After a couple of hours tracing Russia's major trading partners for sawn lumber and drawing the relevant graph, having done Canada this morning and Germany over lunch, even a trans-gendered woman moaning in The Guardian about being excluded from a wiccan fertility ceremony seems interesting. It does smack of an almost obsessive need to marginalise oneself, although one reader's comment summed it up nicely: "Having a silly hobby does not make you a minority."

But I'm not here to have a go at The Guardian (or at Ls, Gs, Bs or Ts), except to warn it about linking to pages that contain headline news. We'll never know exactly why Roz Kaveney linked to All Headline News to make a point about murdered minorities, because by the time I clicked on the link all the stories had changed. But one story caught my eye: Girl's Clothing Recalled by My Michelle Due to Risk of Lead Exposure | AHN. Poor girl, I thought. On reading the story, it turns out more than one girl was involved. Many people would have guessed that straight away, but on first read a sub-editor tends to understand what is actually written, rather than what would have been written if the writer had thought about what he was writing. Since the whole story was an unashamedly unedited press release, I immediately wrote off AHN as a cheap, low-grade news aggregator. It doesn't even have an 'About Us' page, so I had to use that source of last resort, Wikipedia, to find out about it. Apparently AHN is "a major worldwide online news wire service, providing news and other content, to websites, digital signage, and other publishers who pay a fee for the service."

More briefly, I expect a degree of ignorance from the Daily Mail, but it should know the difference between "sunk" and "sank". . I can't wait for its next polemic about falling literacy standards.

I know I said I wasn't going to have a go at the The Grauniad, but that was paragraphs ago. It was once a temple to typographical errors (hence the nickname), but now inconsistency of style seems to have become a style point in itself. Still, you've got to sympathise with the subs in Thursday's story on electoral reform (Alternative Vote, http://gu.com/p/2zejx/tw), where the inconsistency comes in the form of quotations. They have admirably stuck to the "companies are singular and impersonal" rule through some difficult paragraphs about the Electoral Reform Society and ERS Ltd:
The no campaign says the ERS has given £1.1m to the pro-AV campaign and claimed that the society and its subsidiaries had received more than £15m in contracts from the public purse over the past three years. The no campaign also charges that the ERSL would provide new telling machines for processing AV ballots if there is a switch to the new system.
You could almost love them for this. They even know the difference between 'last' and 'past'. If only they knew their subjunctive from their indicative ("if there were a switch) and could stick to the same tense throughout the sentence ("The no campaign says … and claimed…"), I might even offer a patronising 'well done'.

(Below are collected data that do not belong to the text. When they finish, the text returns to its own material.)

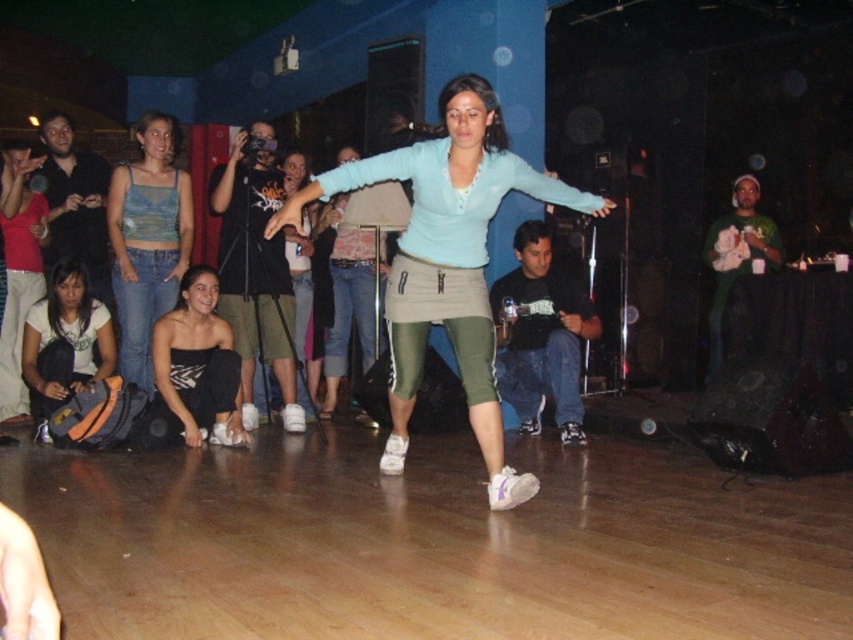 Question: Does matte black tank top at lower left appear under matte black tank top at center?

Choices:
 (A) yes
 (B) no

Answer: (A)

Question: Estimate the real-world distances between objects in this image. Which object is closer to the matte black tank top at center?

Choices:
 (A) matte black tank top at lower left
 (B) light blue denim tank top at lower left

Answer: (B)

Question: Which object is positioned farthest from the light blue denim tank top at lower left?

Choices:
 (A) matte blue sweater at center
 (B) matte black tank top at lower left
 (C) matte black tank top at center

Answer: (A)

Question: Which point appears farthest from the camera in this image?

Choices:
 (A) (389, 273)
 (B) (160, 264)
 (C) (315, 410)

Answer: (C)

Question: Can you confirm if matte blue sweater at center is smaller than matte black tank top at center?

Choices:
 (A) no
 (B) yes

Answer: (A)

Question: Where is matte black tank top at lower left located in relation to matte black tank top at center in the image?

Choices:
 (A) below
 (B) above

Answer: (A)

However, the subs' good work is undone by something beyond their control: a quotation from a written, leaked source:
ERSL fear that negative publicity might affect union clients
…followed by ERSL's grammatically mangled comment about that leak:
ERSL is an independent company and have made perfectly clear they won't make a penny…
With spoken quotes, especially in one-on-one interviews, you can tidy things up a bit. Hardly anyone speaks in perfect sentences and quoting someone absolutely verbatim usually makes them look like an inarticulate fool, even if what they said was perfectly understandable at the time. But with written statements, you're stuck. 

At this point I imagine the subs gave up – time is very limited on a daily paper with a prominent website – or why else would they leave the awkward phrase "The lawyers Lewis Silkin"? Of course, Lewis Silkin is a law firm and should be singular, so why not just call it that: a law firm? Problem solved.

None of this mud-slinging persuades me to vote either way on AV, but the fact that ERSL can't write a complete sentence without losing track of whether it itself is singular or plural entity suggests that it shouldn't be trusted with a voting system that requires voters to count higher than one.